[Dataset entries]
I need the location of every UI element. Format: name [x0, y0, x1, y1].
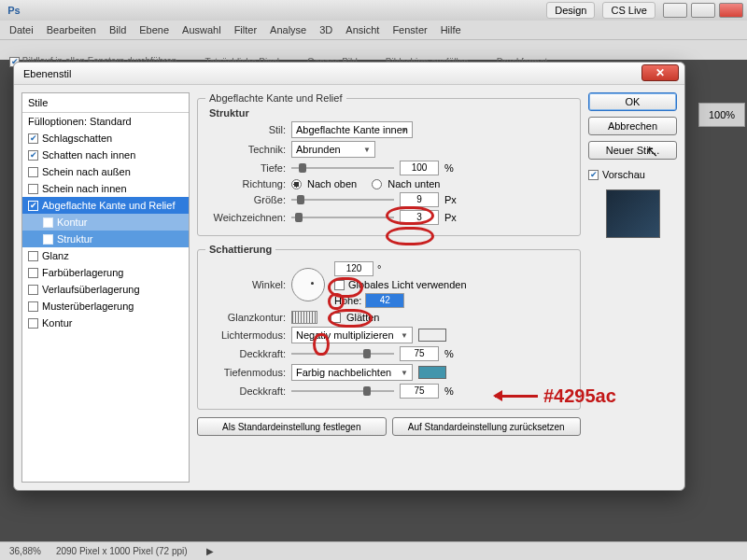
shadow-opacity-input[interactable]: 75 [400, 384, 439, 399]
cursor-icon: ↖ [646, 143, 658, 161]
shadow-color-swatch[interactable] [418, 366, 446, 379]
lbl-licht: Lichtermodus: [205, 329, 286, 341]
dialog-close-button[interactable]: ✕ [641, 64, 679, 81]
lbl-glaetten: Glätten [346, 312, 379, 323]
status-zoom[interactable]: 36,88% [9, 546, 41, 556]
lbl-tiefm: Tiefenmodus: [205, 367, 286, 378]
maximize-button[interactable] [691, 3, 715, 18]
highlight-mode-combo[interactable]: Negativ multiplizieren [291, 327, 413, 343]
lbl-weich: Weichzeichnen: [205, 212, 286, 223]
menu-filter[interactable]: Filter [234, 24, 257, 35]
lbl-pct3: % [444, 385, 454, 397]
styles-sidebar: Stile Fülloptionen: Standard Schlagschat… [21, 92, 190, 483]
shadow-mode-combo[interactable]: Farbig nachbelichten [291, 364, 413, 381]
sidebar-item-inner-shadow[interactable]: Schatten nach innen [22, 147, 189, 163]
minimize-button[interactable] [663, 3, 687, 18]
lbl-groesse: Größe: [205, 194, 286, 205]
layer-style-dialog: Ebenenstil ✕ Stile Fülloptionen: Standar… [13, 62, 685, 491]
panel-zoom-pct[interactable]: 100% [698, 103, 745, 127]
groesse-input[interactable]: 9 [400, 192, 439, 207]
technik-combo[interactable]: Abrunden [291, 141, 375, 158]
preview-thumbnail [606, 189, 660, 238]
new-style-button[interactable]: Neuer Stil... [588, 141, 677, 160]
cancel-button[interactable]: Abbrechen [588, 117, 677, 135]
lbl-deck1: Deckkraft: [205, 348, 286, 359]
gloss-contour-picker[interactable] [291, 311, 317, 324]
sidebar-item-bevel-emboss[interactable]: Abgeflachte Kante und Relief [22, 197, 189, 214]
dialog-button-column: OK Abbrechen Neuer Stil... Vorschau [588, 92, 677, 483]
sidebar-item-drop-shadow[interactable]: Schlagschatten [22, 130, 189, 147]
angle-dial[interactable] [291, 268, 325, 301]
lbl-stil: Stil: [205, 124, 286, 135]
glaetten-checkbox[interactable] [331, 313, 341, 323]
groesse-slider[interactable] [291, 193, 394, 206]
sidebar-item-color-overlay[interactable]: Farbüberlagerung [22, 264, 189, 281]
sidebar-item-stroke[interactable]: Kontur [22, 315, 189, 331]
tiefe-slider[interactable] [291, 161, 394, 175]
lbl-oben: Nach oben [307, 178, 357, 189]
highlight-opacity-slider[interactable] [291, 347, 394, 360]
menu-auswahl[interactable]: Auswahl [182, 24, 221, 35]
group-structure-legend: Struktur [205, 107, 253, 119]
group-bevel-emboss: Abgeflachte Kante und Relief Struktur St… [197, 92, 581, 236]
lbl-hoehe: Höhe: [334, 295, 361, 306]
ok-button[interactable]: OK [588, 92, 677, 111]
highlight-opacity-input[interactable]: 75 [400, 346, 439, 361]
sidebar-item-texture[interactable]: Struktur [22, 231, 189, 247]
preview-checkbox[interactable] [588, 170, 599, 180]
menu-analyse[interactable]: Analyse [270, 24, 306, 35]
reset-default-button[interactable]: Auf Standardeinstellung zurücksetzen [392, 417, 582, 436]
menu-bearbeiten[interactable]: Bearbeiten [47, 24, 96, 35]
annotation-arrow: #4295ac [495, 385, 616, 407]
window-close-button[interactable] [719, 3, 743, 18]
menu-ebene[interactable]: Ebene [139, 24, 169, 35]
lbl-global: Globales Licht verwenden [348, 279, 467, 290]
dialog-titlebar[interactable]: Ebenenstil ✕ [14, 63, 684, 85]
menu-fenster[interactable]: Fenster [392, 24, 427, 35]
sidebar-item-inner-glow[interactable]: Schein nach innen [22, 180, 189, 197]
status-bar: 36,88% 2090 Pixel x 1000 Pixel (72 ppi) … [0, 541, 747, 560]
lbl-glanzk: Glanzkontur: [205, 312, 286, 323]
workspace-label[interactable]: Design [546, 2, 595, 19]
sidebar-item-satin[interactable]: Glanz [22, 247, 189, 264]
lbl-technik: Technik: [205, 144, 286, 155]
app-logo-icon: Ps [0, 5, 28, 16]
sidebar-item-gradient-overlay[interactable]: Verlaufsüberlagerung [22, 281, 189, 298]
lbl-unten: Nach unten [388, 178, 440, 189]
sidebar-item-outer-glow[interactable]: Schein nach außen [22, 163, 189, 180]
lbl-px1: Px [444, 194, 457, 205]
global-light-checkbox[interactable] [334, 280, 345, 290]
richtung-up-radio[interactable] [291, 179, 302, 189]
hoehe-input[interactable]: 42 [365, 293, 404, 308]
app-titlebar: Ps Design CS Live [0, 0, 747, 21]
lbl-px2: Px [444, 212, 457, 223]
lbl-pct2: % [444, 348, 454, 359]
group-structure: Struktur Stil: Abgeflachte Kante innen T… [205, 107, 572, 228]
richtung-down-radio[interactable] [372, 179, 382, 189]
lbl-preview: Vorschau [602, 169, 645, 180]
status-doc: 2090 Pixel x 1000 Pixel (72 ppi) [56, 546, 188, 556]
settings-panel: Abgeflachte Kante und Relief Struktur St… [197, 92, 581, 483]
lbl-pct: % [444, 162, 454, 174]
stil-combo[interactable]: Abgeflachte Kante innen [291, 121, 413, 138]
tiefe-input[interactable]: 100 [400, 161, 439, 175]
lbl-richtung: Richtung: [205, 178, 286, 189]
sidebar-item-pattern-overlay[interactable]: Musterüberlagerung [22, 298, 189, 315]
weich-slider[interactable] [291, 211, 394, 224]
menu-bild[interactable]: Bild [109, 24, 126, 35]
menu-3d[interactable]: 3D [319, 24, 332, 35]
highlight-color-swatch[interactable] [418, 329, 446, 342]
menu-datei[interactable]: Datei [9, 24, 34, 35]
lbl-tiefe: Tiefe: [205, 162, 286, 174]
weich-input[interactable]: 3 [400, 210, 439, 225]
menu-ansicht[interactable]: Ansicht [345, 24, 379, 35]
group-shade-legend: Schattierung [205, 244, 275, 255]
sidebar-header: Stile [22, 93, 189, 113]
sidebar-item-contour[interactable]: Kontur [22, 214, 189, 231]
menu-hilfe[interactable]: Hilfe [441, 24, 461, 35]
shadow-opacity-slider[interactable] [291, 385, 394, 398]
sidebar-item-blend-options[interactable]: Fülloptionen: Standard [22, 113, 189, 130]
make-default-button[interactable]: Als Standardeinstellung festlegen [197, 417, 387, 436]
winkel-input[interactable]: 120 [334, 261, 374, 276]
cslive-label[interactable]: CS Live [602, 2, 655, 19]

Work instruction
For each line above that includes "slider", make a copy.

Task solution
groesse-slider[interactable] [291, 193, 394, 206]
tiefe-slider[interactable] [291, 161, 394, 175]
highlight-opacity-slider[interactable] [291, 347, 394, 360]
weich-slider[interactable] [291, 211, 394, 224]
shadow-opacity-slider[interactable] [291, 385, 394, 398]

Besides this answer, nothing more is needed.